E se il governo Mattarella-Gentiloni fosse un rischio?

Opinioni

Se il buongiorno si vede dal mattino, potrebbe non essere una buona giornata

In questi primi giorni di Terza Repubblica il tema dominante è la data delle elezioni; nel giorno in cui il nuovo esecutivo presieduto da Paolo Gentiloni riceve la fiducia della Camera, l’argomento più dibattuto è la durata del governo; dopo sei mesi di campagna elettorale appena conclusa, il clima prevalente è quello di una campagna elettorale appena iniziata. Insomma, ce n’è abbastanza per parlare di disastro.

Cominciamo dalla domanda fondamentale: perché è nato il governo Gentiloni e a che cosa serve? Politici di opposizione e osservatori più o meno neutrali sostengono all’unisono, con toni e argomenti diversi, che questo è il governo Renzi senza Renzi: fotocopia, avatar, prestanome, segnaposto – la fantasia linguistica si spreca, ma la sostanza è una sola.

A ben vedere, però, questo non è il governo di Renzi: è il governo del Quirinale, proprio come lo fu – in un contesto senz’altro diverso – il governo Monti nel 2011. E’ cioè un governo nato su forte impulso del presidente della Repubblica per preparare le elezioni in un clima che si vorrebbe più sereno, più ordinato, più regolato. E’, nelle intenzioni di chi l’ha promosso, un governo di decantazione, di tregua, di distensione e di disarmo. Ed è in questo ritrovato clima di collaborazione che, sempre secondo il Quirinale, dovrebbe nascere una nuova legge elettorale condivisa.

Ma se così stanno le cose, la domanda da farsi è un’altra: Gentiloni è arrivato a palazzo Chigi per preparare le elezioni, o per rinviarle il più a lungo possibile?

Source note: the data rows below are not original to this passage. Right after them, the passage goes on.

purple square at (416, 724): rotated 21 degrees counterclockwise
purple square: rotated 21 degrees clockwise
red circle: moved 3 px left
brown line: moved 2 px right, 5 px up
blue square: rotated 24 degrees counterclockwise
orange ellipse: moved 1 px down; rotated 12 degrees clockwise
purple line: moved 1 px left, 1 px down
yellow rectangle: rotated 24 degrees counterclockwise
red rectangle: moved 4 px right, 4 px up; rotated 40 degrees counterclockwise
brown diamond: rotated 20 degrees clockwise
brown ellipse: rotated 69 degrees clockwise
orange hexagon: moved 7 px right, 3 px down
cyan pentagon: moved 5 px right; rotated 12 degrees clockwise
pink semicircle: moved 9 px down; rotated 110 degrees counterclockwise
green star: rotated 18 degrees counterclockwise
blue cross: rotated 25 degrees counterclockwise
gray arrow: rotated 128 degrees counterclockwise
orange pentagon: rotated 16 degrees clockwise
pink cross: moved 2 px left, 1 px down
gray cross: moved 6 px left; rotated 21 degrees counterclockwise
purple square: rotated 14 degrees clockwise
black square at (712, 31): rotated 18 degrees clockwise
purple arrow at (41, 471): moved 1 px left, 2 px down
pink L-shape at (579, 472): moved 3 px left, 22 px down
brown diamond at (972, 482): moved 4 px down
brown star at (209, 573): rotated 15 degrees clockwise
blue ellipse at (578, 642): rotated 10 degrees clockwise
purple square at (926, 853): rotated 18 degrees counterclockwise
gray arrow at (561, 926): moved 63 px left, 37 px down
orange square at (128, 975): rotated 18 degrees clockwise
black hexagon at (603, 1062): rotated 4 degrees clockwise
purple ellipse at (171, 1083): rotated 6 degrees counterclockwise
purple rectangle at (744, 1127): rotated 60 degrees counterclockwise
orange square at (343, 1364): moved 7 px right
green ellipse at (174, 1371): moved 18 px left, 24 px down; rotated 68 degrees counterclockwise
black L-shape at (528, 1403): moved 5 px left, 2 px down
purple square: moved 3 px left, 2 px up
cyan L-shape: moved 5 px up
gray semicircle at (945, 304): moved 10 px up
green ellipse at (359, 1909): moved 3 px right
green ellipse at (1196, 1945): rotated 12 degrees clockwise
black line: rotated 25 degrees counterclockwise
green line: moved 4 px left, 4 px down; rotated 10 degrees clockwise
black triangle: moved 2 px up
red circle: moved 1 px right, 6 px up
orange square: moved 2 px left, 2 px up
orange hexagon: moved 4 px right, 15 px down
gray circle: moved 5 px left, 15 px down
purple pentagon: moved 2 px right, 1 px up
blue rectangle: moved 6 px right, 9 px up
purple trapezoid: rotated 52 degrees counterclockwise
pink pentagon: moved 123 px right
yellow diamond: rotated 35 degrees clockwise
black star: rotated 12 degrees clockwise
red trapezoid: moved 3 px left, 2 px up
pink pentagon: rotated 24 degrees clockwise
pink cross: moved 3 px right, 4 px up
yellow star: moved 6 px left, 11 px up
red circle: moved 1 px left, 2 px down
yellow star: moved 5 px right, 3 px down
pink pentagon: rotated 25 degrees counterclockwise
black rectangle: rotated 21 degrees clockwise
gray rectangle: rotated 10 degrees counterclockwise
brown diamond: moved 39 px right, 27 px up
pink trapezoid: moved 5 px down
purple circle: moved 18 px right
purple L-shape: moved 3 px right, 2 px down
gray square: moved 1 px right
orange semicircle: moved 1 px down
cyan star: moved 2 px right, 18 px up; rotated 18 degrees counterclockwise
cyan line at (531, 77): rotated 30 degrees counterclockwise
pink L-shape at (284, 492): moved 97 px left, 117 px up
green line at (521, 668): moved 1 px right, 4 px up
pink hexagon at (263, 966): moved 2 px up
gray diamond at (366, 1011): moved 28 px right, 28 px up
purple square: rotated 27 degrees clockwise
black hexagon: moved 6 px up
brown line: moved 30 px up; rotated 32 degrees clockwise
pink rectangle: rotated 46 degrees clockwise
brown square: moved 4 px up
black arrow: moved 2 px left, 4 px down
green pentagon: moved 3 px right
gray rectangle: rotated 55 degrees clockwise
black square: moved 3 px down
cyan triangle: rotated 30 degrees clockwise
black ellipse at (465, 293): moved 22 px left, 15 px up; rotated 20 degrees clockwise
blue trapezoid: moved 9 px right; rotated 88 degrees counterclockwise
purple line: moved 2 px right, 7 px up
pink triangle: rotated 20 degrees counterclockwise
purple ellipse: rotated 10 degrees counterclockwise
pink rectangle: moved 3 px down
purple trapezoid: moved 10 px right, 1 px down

Oggi a Montecitorio quasi nessuno scommetteva sulle elezioni entro giugno, e molti scartavano anche il voto in ottobre.

Il neopresidente del Consiglio, del resto, non ha fatto nulla che potesse smentire questa previsione: il suo governo, ha detto stamattina, “intende concentrare tutte le sue energie sulle sfide dell’Italia e che attendono gli italiani”. E via con un dettagliato elenco delle cose da fare: l’emergenza terremoto e lo sviluppo del “programma a lungo termine chiamato Casa Italia”, la presidenza del G7 e l’ingresso dell’Italia nel Consiglio di sicurezza dell’Onu, la trattativa con l’Unione europea su flessibilità e migranti e la revisione degli accordi di Dublino, la ripresa economica che va “accompagnata e rafforzata” e il Mezzogiorno con tanto di “ministero esplicitamente dedicato”… Insomma, per citare ancora il premier, “avremo un’agenda di lavoro molto fitta”.

Quanto alla durata, “lascio il dibattito alla dialettica tra le forze politiche” perché, come dice la Costituzione, “un governo dura fin quando ha la fiducia del Parlamento”. E il Parlamento, aggiungiamo noi, non si può sciogliere finché non c’è una nuova legge elettorale. Che però, attenzione, il nuovo governo si rifiuta di promuovere: “Tocca al Parlamento – ha spiegato Gentiloni – l’iniziativa in materia di legge elettorale. Il governo non sarà attore protagonista: spetta a voi la responsabilità di promuovere e provare intese efficaci”.

Sul piano formale, Gentiloni (e Mattarella) hanno tutte le ragioni del mondo: la legge elettorale va discussa e approvata dalle Camere e il governo di norma si limita ad “accompagnarne” il percorso. Ma oggi non siamo affatto nell’ordinaria amministrazione, e le elezioni anticipate non sono una richiesta più o meno capricciosa, più o meno “avventurista”: votare al più presto è l’unica cosa sensata che una classe politica minacciata dalla crescente ondata populista può fare per provare a salvarsi la pelle.

La strada scelta dal governo Mattarella-Gentiloni, a giudicare almeno dai primissimi passi, sembra invece un’altra: business as usual, calma e gesso, e un ampio dibattito tra le forze politiche per trovare un accordo che già sappiamo non esserci. Già, perché il Movimento 5 Stelle e la Lega, dopo aver rifiutato di entrare in qualsiasi maggioranza, hanno già scelto l’Aventino e neppure si siederanno ad un tavolo comune sulla legge elettorale. Resta Berlusconi, la cui affidabilità in materia di accordi bipartisan è ben nota dai tempi della Bicamerale di D’Alema: troppo poco, dunque, per parlare di riforma elettorale condivisa, ma abbastanza per prolungare i tempi della legislatura. Se il buongiorno si vede dal mattino, potrebbe non essere una buona giornata.